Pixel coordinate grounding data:

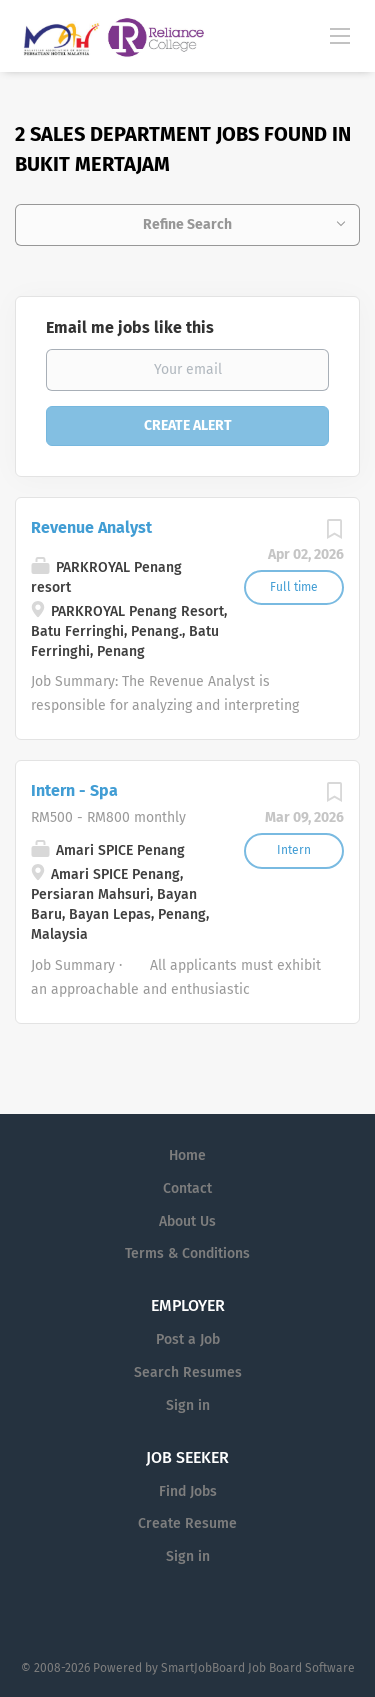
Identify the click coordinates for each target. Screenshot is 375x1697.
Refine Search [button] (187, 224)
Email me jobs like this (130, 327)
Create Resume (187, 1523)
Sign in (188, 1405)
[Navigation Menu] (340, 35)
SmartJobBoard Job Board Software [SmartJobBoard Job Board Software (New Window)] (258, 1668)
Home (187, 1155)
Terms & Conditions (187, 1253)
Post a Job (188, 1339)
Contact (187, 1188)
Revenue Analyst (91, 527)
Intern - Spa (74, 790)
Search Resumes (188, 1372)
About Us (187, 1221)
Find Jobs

WHAT THE TASK ASKS
Output every entry above exactly as written, but omit the pictures.

ANSWER BELOW
Identify the click coordinates for each target. Screenshot is 375x1697.
Refine Search [button] (187, 224)
Email me jobs like this (130, 327)
Create Resume (187, 1523)
Sign in (188, 1405)
[Navigation Menu] (340, 35)
SmartJobBoard Job Board Software [SmartJobBoard Job Board Software (New Window)] (258, 1668)
Home (187, 1155)
Terms & Conditions (187, 1253)
Post a Job (188, 1339)
Contact (187, 1188)
Revenue Analyst (91, 527)
Intern - Spa (74, 790)
Search Resumes (188, 1372)
About Us (187, 1221)
Find Jobs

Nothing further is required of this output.